Até então, o trio elétrico, embora já presente no carnaval, possuía limitações sonoras significativas. Os instrumentos de percussão, bumbos e caixas, posicionados nas laterais, geravam um som disperso e de qualidade inferior. A grande sacada do Traz os Montes foi ousada e simples: retirar esses instrumentos das laterais e concentrar toda a percussão no alto do trio. Essa mudança aparentemente pequena resultou na formação da primeira banda completa sobre um trio elétrico, uma verdadeira orquestração móvel.
A substituição estratégica da percussão lateral por mais caixas de som elevou a qualidade do som a um nível até então inimaginável. A nitidez e a definição sonora surpreenderam a todos, inclusive os mais céticos. Recordo-me da anedota do radialista Cristovam Rodrigues, que, duvidando da perfeição do som, subiu ao trio com microfone e câmera para comprovar se a alta definição era, de fato, ao vivo. Era.
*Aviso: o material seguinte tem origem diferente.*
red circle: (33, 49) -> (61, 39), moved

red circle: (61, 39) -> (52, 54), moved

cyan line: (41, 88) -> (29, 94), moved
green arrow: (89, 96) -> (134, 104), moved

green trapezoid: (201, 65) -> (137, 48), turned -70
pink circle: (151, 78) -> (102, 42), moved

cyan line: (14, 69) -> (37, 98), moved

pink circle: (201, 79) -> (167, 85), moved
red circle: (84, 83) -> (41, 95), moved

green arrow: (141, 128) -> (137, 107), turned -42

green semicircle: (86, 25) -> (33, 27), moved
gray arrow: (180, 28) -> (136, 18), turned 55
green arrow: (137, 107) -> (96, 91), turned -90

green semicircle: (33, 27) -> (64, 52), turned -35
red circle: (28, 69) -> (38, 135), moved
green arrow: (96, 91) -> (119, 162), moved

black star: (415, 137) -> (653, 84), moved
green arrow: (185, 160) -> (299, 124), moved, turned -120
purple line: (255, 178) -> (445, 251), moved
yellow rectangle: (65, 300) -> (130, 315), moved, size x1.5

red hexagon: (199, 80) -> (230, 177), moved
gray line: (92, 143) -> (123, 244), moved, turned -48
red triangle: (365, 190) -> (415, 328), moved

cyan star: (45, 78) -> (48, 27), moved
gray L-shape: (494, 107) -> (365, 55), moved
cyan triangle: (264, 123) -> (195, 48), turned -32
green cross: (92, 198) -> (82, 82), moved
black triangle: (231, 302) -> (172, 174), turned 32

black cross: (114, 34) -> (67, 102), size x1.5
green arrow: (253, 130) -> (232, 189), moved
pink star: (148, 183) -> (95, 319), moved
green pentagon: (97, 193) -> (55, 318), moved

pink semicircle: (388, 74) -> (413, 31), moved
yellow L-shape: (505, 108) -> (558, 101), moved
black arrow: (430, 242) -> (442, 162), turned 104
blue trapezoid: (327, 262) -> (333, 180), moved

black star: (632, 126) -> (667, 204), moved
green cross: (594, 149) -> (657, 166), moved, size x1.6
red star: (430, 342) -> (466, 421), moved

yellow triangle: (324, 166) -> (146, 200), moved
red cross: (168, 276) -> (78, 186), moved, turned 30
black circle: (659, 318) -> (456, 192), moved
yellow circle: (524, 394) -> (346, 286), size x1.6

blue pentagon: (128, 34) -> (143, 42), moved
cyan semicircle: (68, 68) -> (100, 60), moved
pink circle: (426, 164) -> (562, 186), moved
A prova incontestável de uma inovação técnica que havia mudado o jogo.
O impacto dessa transformação foi revolucionário. A democratização da música baiana se tornou uma realidade. Bandas que antes sonhavam em alcançar sucesso no eixo Rio-São Paulo passaram a enxergar no trio elétrico um palco principal, uma plataforma de projeção sem precedentes. Salvador ganhou uma identidade sonora única, um estilo próprio que ecoou por todo o Brasil e conquistou o mundo.
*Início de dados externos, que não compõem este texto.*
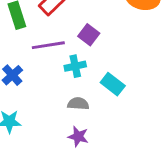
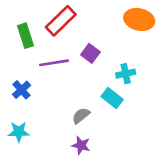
cyan cross: (75, 66) -> (126, 74), moved
gray semicircle: (78, 104) -> (81, 116), turned -42

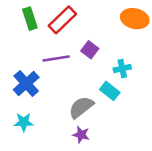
green rectangle: (26, 36) -> (30, 19), moved
blue cross: (21, 90) -> (26, 83), size x1.5
gray semicircle: (81, 116) -> (81, 107), size x1.5

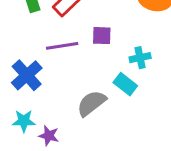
purple square: (90, 50) -> (102, 36), turned -35
purple star: (81, 135) -> (49, 136), moved

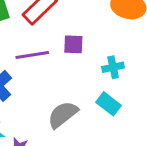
cyan rectangle: (125, 84) -> (108, 104), moved

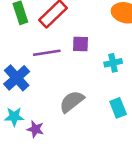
cyan rectangle: (108, 104) -> (118, 108), moved, turned 30

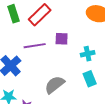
cyan rectangle: (118, 108) -> (90, 79), moved

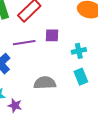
gray semicircle: (55, 85) -> (45, 83), turned 35

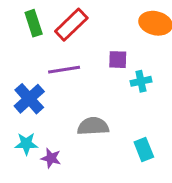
purple square: (52, 35) -> (118, 60), moved
cyan rectangle: (81, 77) -> (144, 150), moved

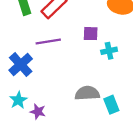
gray semicircle: (93, 126) -> (87, 93), moved
cyan star: (26, 144) -> (18, 100), turned -30

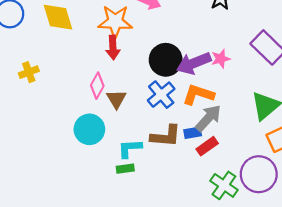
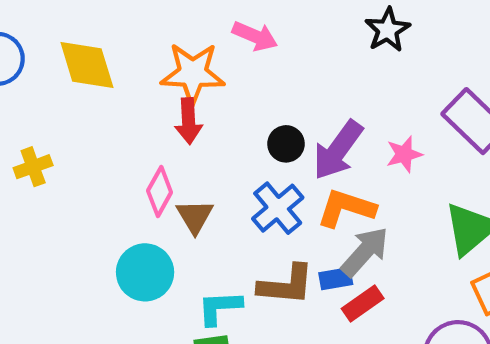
pink star: (221, 59) -> (404, 154), moved
black circle: (166, 60) -> (286, 144), size x0.6
purple arrow: (194, 63) -> (338, 150), turned -32

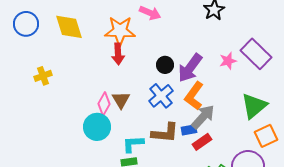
pink star: (404, 154) -> (228, 61), moved
pink diamond: (160, 192) -> (104, 104), moved
orange L-shape: (346, 208) -> (194, 96), turned -72

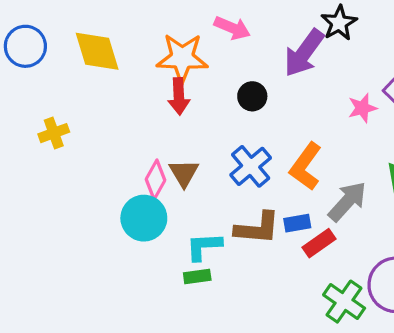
black circle: (165, 65) -> (252, 96), moved
purple arrow: (190, 68) -> (304, 53), moved
gray arrow: (203, 117) -> (347, 201), moved

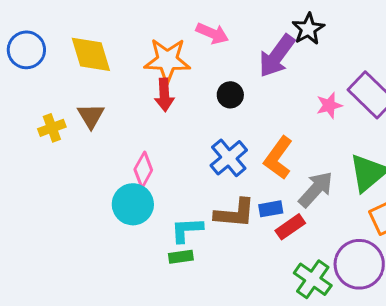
brown triangle: (184, 173) -> (91, 116), moved

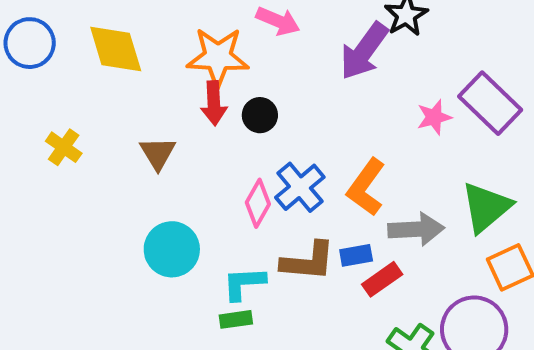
black circle: (230, 95) -> (260, 115), moved
brown triangle: (91, 116) -> (158, 153), moved
yellow cross: (52, 128) -> (64, 147), turned -35
pink diamond: (143, 170) -> (258, 203), moved
gray arrow: (316, 189) -> (416, 229), turned 45

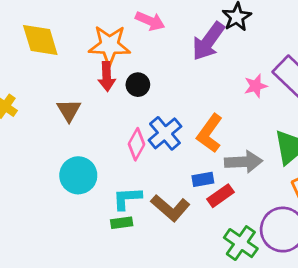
brown L-shape: (308, 261) -> (170, 208), moved, turned 36

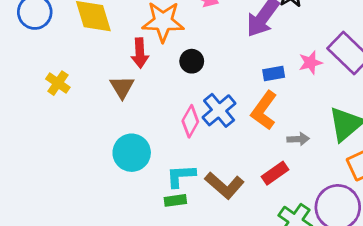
red arrow: (107, 76) -> (140, 53), moved
gray arrow: (244, 162) -> (298, 139), size x0.6
blue rectangle: (203, 179) -> (274, 73), moved

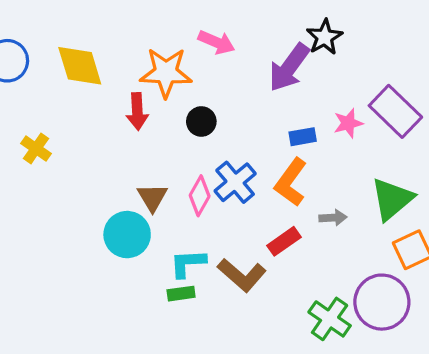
brown triangle: (122, 87) -> (152, 197), moved
red rectangle: (275, 173) -> (284, 241), moved

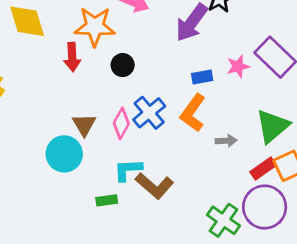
red rectangle: (284, 241) -> (263, 169), moved
cyan L-shape: (188, 263) -> (128, 170), moved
A presença de Bell Marques no Miconquista, com datas confirmadas para 19 e 20 de abril, reforça a importância desse legado. Sua escolha como atração principal simboliza a continuidade dessa história de inovação e sucesso. O “eterno rei do axé” não apenas vivenciou essa revolução, mas foi um ator fundamental dela. Sua apresentação no Boulevard Shopping, em um trio elétrico ao pôr do sol, promete ser um espetáculo memorável, um lembrete do impacto que ele e seus contemporâneos tiveram na música brasileira.
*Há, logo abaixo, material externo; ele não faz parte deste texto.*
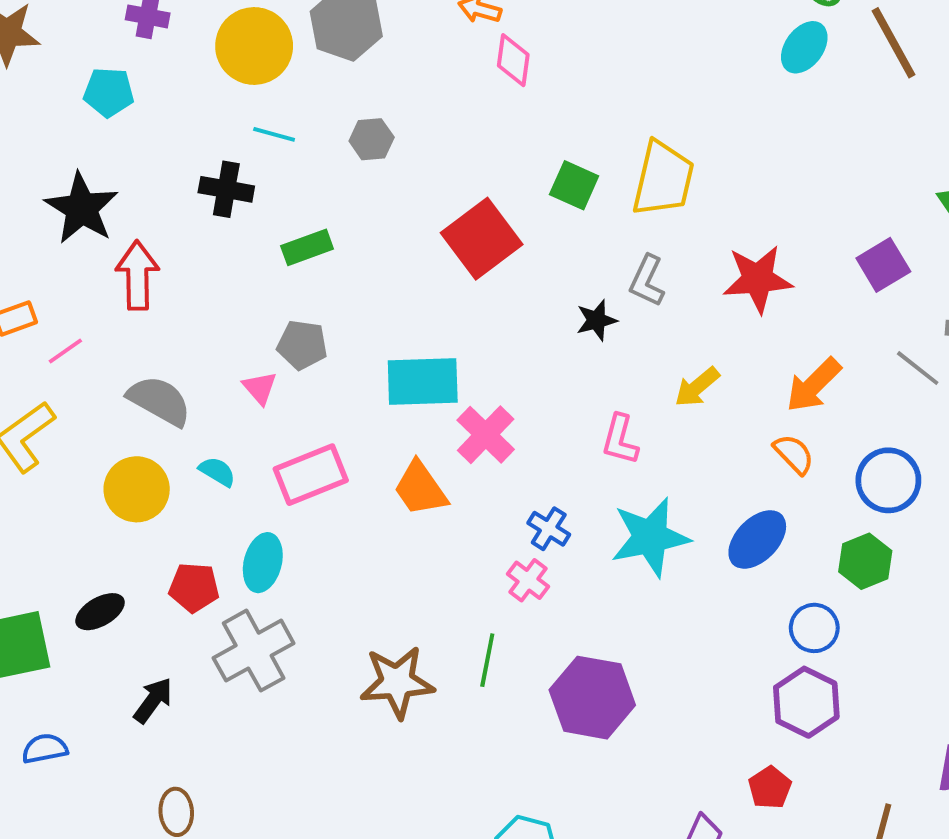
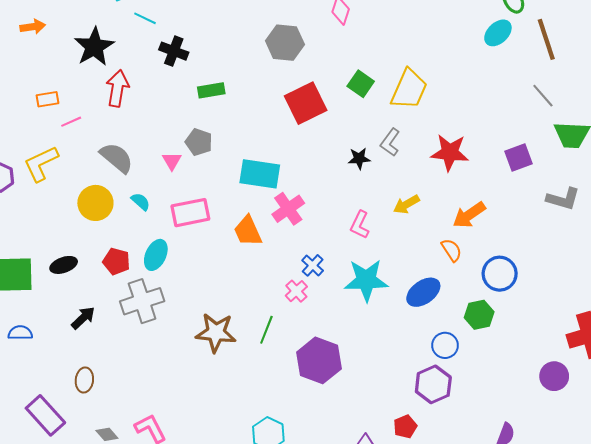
cyan line: (274, 134) -> (145, 18), moved
gray hexagon: (372, 139) -> (285, 43), moved, size x1.6
gray line: (918, 368) -> (543, 96), moved

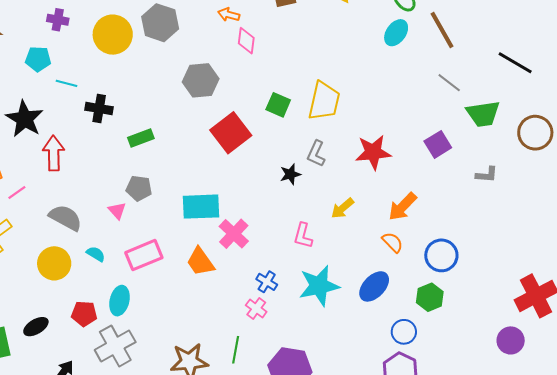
gray L-shape: (563, 199) -> (487, 175), size x0.7

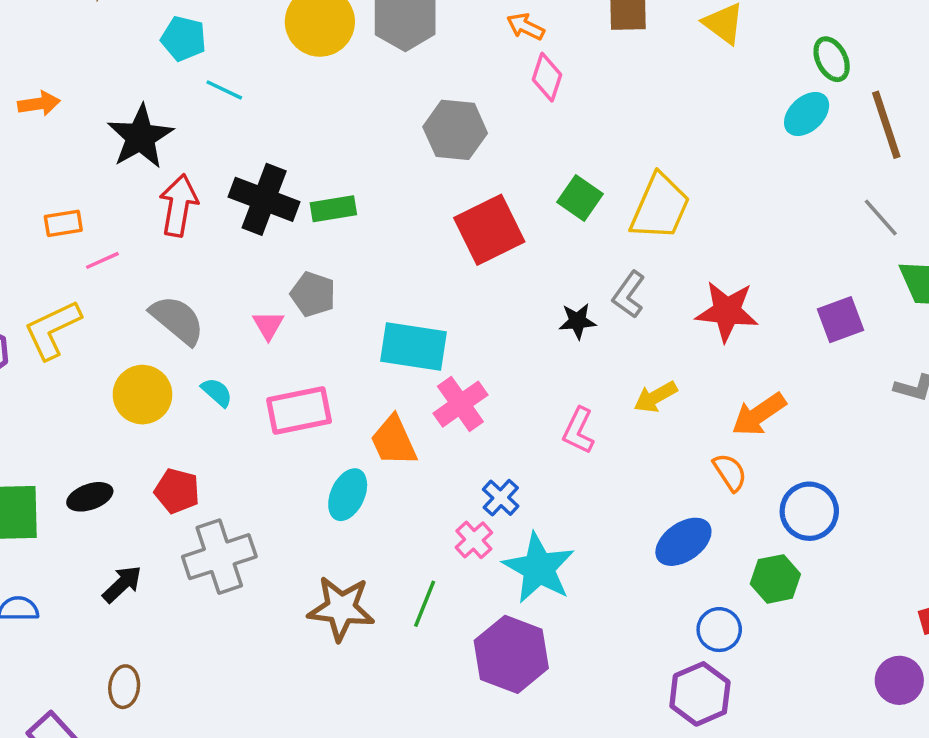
black cross: (99, 108) -> (264, 199), moved, size x1.4
cyan star: (319, 286) -> (539, 568), moved, turned 30
cyan ellipse: (120, 301) -> (348, 495), moved

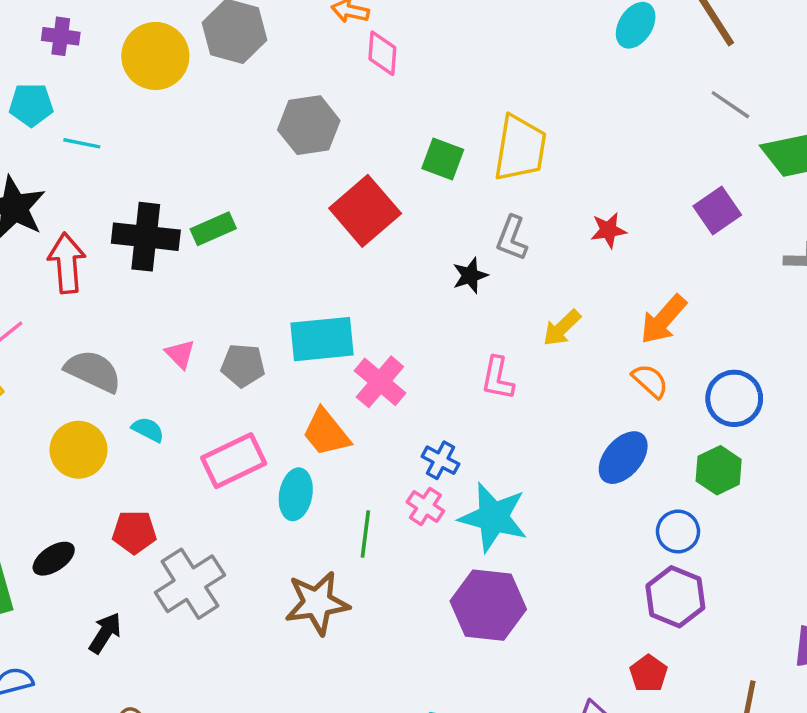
gray pentagon: (313, 294) -> (243, 365), moved
red star: (727, 311) -> (608, 230), size x0.6
pink rectangle: (299, 410) -> (234, 461), moved
green line: (425, 604) -> (365, 534), moved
O trio elétrico nunca mais foi o mesmo. O carnaval, impulsionado por essa inovação, tornou-se maior, mais intenso e vibrante. Reflete o espírito criativo e a alegria contagiante que são marcas registradas da Bahia. Que o Miconquista celebre essa história e que o legado do trio elétrico continue a pulsar em nossos corações! O som que invade as ruas hoje não é apenas música; é história pura, a prova de que uma ideia ousada, combinada com talento e coragem, pode transformar para sempre a cultura de um povo.